By Drew Kennedy

(LSM March/April 2014/vol. 7 – Issue 2)

“I don’t think so … don’t think I’ve even heard of ’em before.”

The question had been “Do you carry John Pearce strings?” and I had asked it of a late-teens salesclerk in a smallish music store — the kind you find in one of the medium-sized towns that come and quickly go along the stretch of Interstate 35 between Austin and Dallas. He showed me their inventory of acoustic guitar strings and I selected two sets of a brand I could both tolerate and afford.

“You’re a musician. I can tell,” he said, smiling at me from behind the glass counter.
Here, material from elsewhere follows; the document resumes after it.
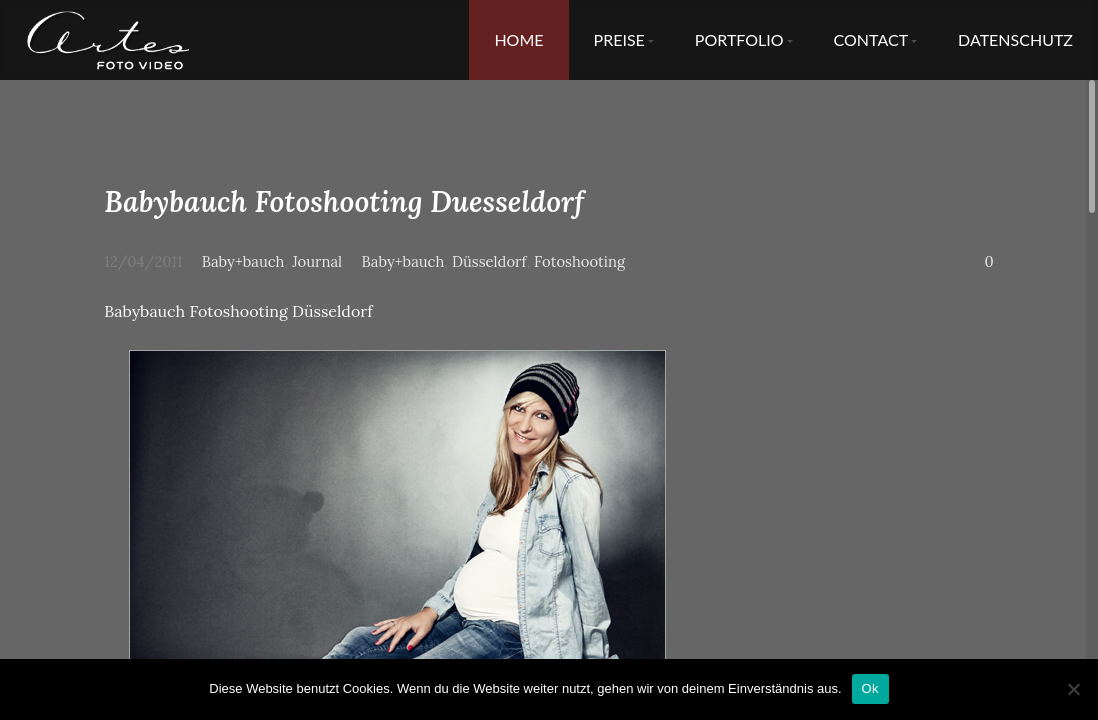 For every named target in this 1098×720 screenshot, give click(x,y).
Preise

I had noticed the signs of a young musician in him, too: the long hair, the ripped jeans, the vintage Merle Haggard T-shirt, even the unfortunate guitar pic necklace emblazoned with the Fender logo across its face. I confirmed his suspicions, and when he asked me what kind of music I played, I opted for the catchall description that most of my brothers and sisters around here use.

“Country. Or Americana. Or Whatever.”

“Man! Like Robert Earl Keen!” he said excitedly. “I was a huge fan of his back in the day.”

“Back in the day?” I asked. “So … you’re not now?”

“Nope. He lost me. Put sax on that one song on that last record of his. Sax! Sorry man, but sax don’t belong in country music.”

“But … you’re wearing a Merle Haggard shirt,” I pointed out.

“Hell yeah I am,” he said proudly, “The Hag never woulda done something like that. That’s the stuff I’m into these days. Real country music.”

I searched for a few fleeting moments, but the words of protest simply would not form themselves in my brain. I paid for my strings, thanked the kid for helping me, and headed for my car.

Merle Haggard’s Back to the Barrooms is probably my favorite country record of all time. Every one of the album’s 11 songs — the seven that bear the Hag’s penmanship, as well as the four outside cuts by other writers — is a masterpiece. The production is smart and stylish. The players turned in expert performances ranging from time-honored country shuffles to edgier, groovier numbers. And to top it all off, there’s Haggard’s voice, which sounds absolutely untouchable.

The idea of this “Waxing Poetic” column is for the author to share some personal insight as to why he or she selected a certain record as one of their favorites. Back to the Barrooms is certainly one of my favorites, but now that I’m tasked with explaining why, I find that it’s a difficult question to answer.

Here’s what I know.

The record is largely about one of two things: the first is love lost due to the abuse of alcohol, and the second is the abuse of alcohol due to love lost. I’m pretty lucky that I’m able to say that in regards to those two things, I am by no means a scholar, so I know that the subject material alone can’t be the reason why I love this record so thoroughly. It could be the melodies and sly turns of phrase that are the culprits, but I can think of a lot of records I enjoy that are written that way, so that’s probably not the exclusive reason, either. I think it most likely comes down to a mysterious mix of the subject matter, the writing, and the production.

I know, right? What a revelation.

Oh, and there’s this other thing: Don Markham.

Don Markham is all over this record. That name doesn’t ring a bell? Don Markham? That’s okay. I had to look him up, too. I’ll spare you his history, but I’ll tell you this much about Don Markham: he can play the everloving shit out of the saxophone. That’s right — sax. Don Markham plays his sax all over one of the greatest country records of the last 50 years. He played on a lot of the Hag’s records as a member of his backing band, the Strangers, but for some reason, his sax parts on Back to the Barrooms really do it for to me.

So, anyway, I’ve always been a little sad that kid in the music store gave up on Robert Earl Keen. I hope someone pointed out the error of his ways — hating on the saxophone, sporting his vintage Merle Haggard T-shirt day in and day out as I imagine him to do. But more than that, I hope that kid grew up to one day, one day, actually listen to Back to the Barrooms. Because, man, I would love to see the look on his face when Don Markham breaks into that first completely badass saxophone solo.

I guess that’s as good a reason as any to love a record.